### Materials provided
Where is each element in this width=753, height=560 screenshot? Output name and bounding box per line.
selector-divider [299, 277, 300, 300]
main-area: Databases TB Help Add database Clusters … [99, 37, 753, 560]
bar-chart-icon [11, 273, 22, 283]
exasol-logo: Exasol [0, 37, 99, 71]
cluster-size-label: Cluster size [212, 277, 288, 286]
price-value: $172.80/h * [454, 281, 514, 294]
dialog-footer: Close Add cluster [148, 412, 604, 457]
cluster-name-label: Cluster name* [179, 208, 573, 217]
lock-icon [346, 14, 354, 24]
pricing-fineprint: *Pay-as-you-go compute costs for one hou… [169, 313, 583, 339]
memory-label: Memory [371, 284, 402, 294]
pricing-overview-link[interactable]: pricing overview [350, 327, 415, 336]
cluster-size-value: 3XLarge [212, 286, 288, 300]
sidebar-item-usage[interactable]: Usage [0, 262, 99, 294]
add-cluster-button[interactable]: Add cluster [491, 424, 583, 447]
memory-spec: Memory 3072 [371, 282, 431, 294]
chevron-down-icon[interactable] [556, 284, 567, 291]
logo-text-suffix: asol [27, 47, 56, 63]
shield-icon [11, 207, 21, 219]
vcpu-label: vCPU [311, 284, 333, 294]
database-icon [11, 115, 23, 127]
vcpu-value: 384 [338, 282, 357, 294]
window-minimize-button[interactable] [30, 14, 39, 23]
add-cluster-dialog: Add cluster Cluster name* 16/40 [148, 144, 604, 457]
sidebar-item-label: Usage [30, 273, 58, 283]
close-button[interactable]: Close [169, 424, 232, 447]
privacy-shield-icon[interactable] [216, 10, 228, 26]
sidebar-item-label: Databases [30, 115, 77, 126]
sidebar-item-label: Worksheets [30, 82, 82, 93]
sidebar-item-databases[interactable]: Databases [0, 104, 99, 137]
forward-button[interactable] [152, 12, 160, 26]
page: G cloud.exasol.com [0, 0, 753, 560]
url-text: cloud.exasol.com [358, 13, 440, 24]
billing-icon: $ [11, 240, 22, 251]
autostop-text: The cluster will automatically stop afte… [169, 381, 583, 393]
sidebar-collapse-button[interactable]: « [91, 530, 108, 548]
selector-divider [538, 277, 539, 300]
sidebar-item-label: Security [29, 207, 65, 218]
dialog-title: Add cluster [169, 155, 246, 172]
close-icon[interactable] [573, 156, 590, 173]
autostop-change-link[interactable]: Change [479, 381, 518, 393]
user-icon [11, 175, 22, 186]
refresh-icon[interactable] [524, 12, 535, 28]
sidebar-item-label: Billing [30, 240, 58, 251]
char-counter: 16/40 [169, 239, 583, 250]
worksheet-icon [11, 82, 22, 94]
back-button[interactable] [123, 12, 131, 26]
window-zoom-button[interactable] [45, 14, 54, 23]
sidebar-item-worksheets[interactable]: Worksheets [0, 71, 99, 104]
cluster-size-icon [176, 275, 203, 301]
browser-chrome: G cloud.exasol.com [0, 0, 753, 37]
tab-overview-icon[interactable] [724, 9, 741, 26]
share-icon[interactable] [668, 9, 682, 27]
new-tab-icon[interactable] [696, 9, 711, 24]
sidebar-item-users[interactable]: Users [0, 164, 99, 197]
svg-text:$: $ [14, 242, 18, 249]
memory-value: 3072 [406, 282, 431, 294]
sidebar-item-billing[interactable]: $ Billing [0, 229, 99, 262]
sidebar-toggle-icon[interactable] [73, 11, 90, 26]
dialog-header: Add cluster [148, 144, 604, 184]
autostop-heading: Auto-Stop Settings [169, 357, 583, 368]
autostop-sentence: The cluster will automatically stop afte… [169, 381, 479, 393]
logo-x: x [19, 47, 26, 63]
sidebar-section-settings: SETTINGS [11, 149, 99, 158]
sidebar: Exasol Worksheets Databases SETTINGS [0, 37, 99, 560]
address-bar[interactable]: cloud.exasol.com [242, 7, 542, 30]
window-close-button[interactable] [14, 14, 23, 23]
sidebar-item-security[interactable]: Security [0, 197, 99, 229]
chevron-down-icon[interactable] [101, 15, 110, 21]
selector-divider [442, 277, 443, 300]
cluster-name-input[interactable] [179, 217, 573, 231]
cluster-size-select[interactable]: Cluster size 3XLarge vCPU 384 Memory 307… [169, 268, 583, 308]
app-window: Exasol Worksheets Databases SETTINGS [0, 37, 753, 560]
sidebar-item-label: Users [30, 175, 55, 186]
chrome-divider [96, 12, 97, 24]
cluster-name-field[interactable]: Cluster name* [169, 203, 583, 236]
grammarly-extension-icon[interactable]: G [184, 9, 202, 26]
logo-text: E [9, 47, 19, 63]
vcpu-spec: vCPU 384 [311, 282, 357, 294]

### Work instructions
The material is to be transcribed once more, exactly and completely.

### Result for this exercise
Where is each element in this width=753, height=560 screenshot? Output name and bounding box per line.
selector-divider [299, 277, 300, 300]
main-area: Databases TB Help Add database Clusters … [99, 37, 753, 560]
bar-chart-icon [11, 273, 22, 283]
exasol-logo: Exasol [0, 37, 99, 71]
cluster-size-label: Cluster size [212, 277, 288, 286]
price-value: $172.80/h * [454, 281, 514, 294]
dialog-footer: Close Add cluster [148, 412, 604, 457]
cluster-name-label: Cluster name* [179, 208, 573, 217]
lock-icon [346, 14, 354, 24]
pricing-fineprint: *Pay-as-you-go compute costs for one hou… [169, 313, 583, 339]
memory-label: Memory [371, 284, 402, 294]
pricing-overview-link[interactable]: pricing overview [350, 327, 415, 336]
cluster-size-value: 3XLarge [212, 286, 288, 300]
sidebar-item-usage[interactable]: Usage [0, 262, 99, 294]
add-cluster-button[interactable]: Add cluster [491, 424, 583, 447]
memory-spec: Memory 3072 [371, 282, 431, 294]
chevron-down-icon[interactable] [556, 284, 567, 291]
logo-text-suffix: asol [27, 47, 56, 63]
shield-icon [11, 207, 21, 219]
vcpu-label: vCPU [311, 284, 333, 294]
database-icon [11, 115, 23, 127]
vcpu-value: 384 [338, 282, 357, 294]
window-minimize-button[interactable] [30, 14, 39, 23]
add-cluster-dialog: Add cluster Cluster name* 16/40 [148, 144, 604, 457]
sidebar-item-label: Usage [30, 273, 58, 283]
close-button[interactable]: Close [169, 424, 232, 447]
privacy-shield-icon[interactable] [216, 10, 228, 26]
sidebar-item-label: Databases [30, 115, 77, 126]
sidebar-item-label: Worksheets [30, 82, 82, 93]
sidebar-item-databases[interactable]: Databases [0, 104, 99, 137]
forward-button[interactable] [152, 12, 160, 26]
page: G cloud.exasol.com [0, 0, 753, 560]
url-text: cloud.exasol.com [358, 13, 440, 24]
billing-icon: $ [11, 240, 22, 251]
autostop-text: The cluster will automatically stop afte… [169, 381, 583, 393]
sidebar-collapse-button[interactable]: « [91, 530, 108, 548]
selector-divider [538, 277, 539, 300]
sidebar-item-label: Security [29, 207, 65, 218]
dialog-title: Add cluster [169, 155, 246, 172]
close-icon[interactable] [573, 156, 590, 173]
autostop-change-link[interactable]: Change [479, 381, 518, 393]
user-icon [11, 175, 22, 186]
refresh-icon[interactable] [524, 12, 535, 28]
sidebar-item-label: Billing [30, 240, 58, 251]
char-counter: 16/40 [169, 239, 583, 250]
worksheet-icon [11, 82, 22, 94]
back-button[interactable] [123, 12, 131, 26]
window-zoom-button[interactable] [45, 14, 54, 23]
sidebar-item-worksheets[interactable]: Worksheets [0, 71, 99, 104]
cluster-size-icon [176, 275, 203, 301]
browser-chrome: G cloud.exasol.com [0, 0, 753, 37]
tab-overview-icon[interactable] [724, 9, 741, 26]
share-icon[interactable] [668, 9, 682, 27]
new-tab-icon[interactable] [696, 9, 711, 24]
sidebar-item-users[interactable]: Users [0, 164, 99, 197]
svg-text:$: $ [14, 242, 18, 249]
memory-value: 3072 [406, 282, 431, 294]
sidebar-item-billing[interactable]: $ Billing [0, 229, 99, 262]
sidebar-toggle-icon[interactable] [73, 11, 90, 26]
dialog-header: Add cluster [148, 144, 604, 184]
autostop-heading: Auto-Stop Settings [169, 357, 583, 368]
autostop-sentence: The cluster will automatically stop afte… [169, 381, 479, 393]
logo-x: x [19, 47, 26, 63]
sidebar-section-settings: SETTINGS [11, 149, 99, 158]
sidebar: Exasol Worksheets Databases SETTINGS [0, 37, 99, 560]
address-bar[interactable]: cloud.exasol.com [242, 7, 542, 30]
window-close-button[interactable] [14, 14, 23, 23]
sidebar-item-security[interactable]: Security [0, 197, 99, 229]
chevron-down-icon[interactable] [101, 15, 110, 21]
selector-divider [442, 277, 443, 300]
cluster-name-input[interactable] [179, 217, 573, 231]
cluster-size-select[interactable]: Cluster size 3XLarge vCPU 384 Memory 307… [169, 268, 583, 308]
app-window: Exasol Worksheets Databases SETTINGS [0, 37, 753, 560]
sidebar-item-label: Users [30, 175, 55, 186]
chrome-divider [96, 12, 97, 24]
cluster-name-field[interactable]: Cluster name* [169, 203, 583, 236]
grammarly-extension-icon[interactable]: G [184, 9, 202, 26]
logo-text: E [9, 47, 19, 63]
vcpu-spec: vCPU 384 [311, 282, 357, 294]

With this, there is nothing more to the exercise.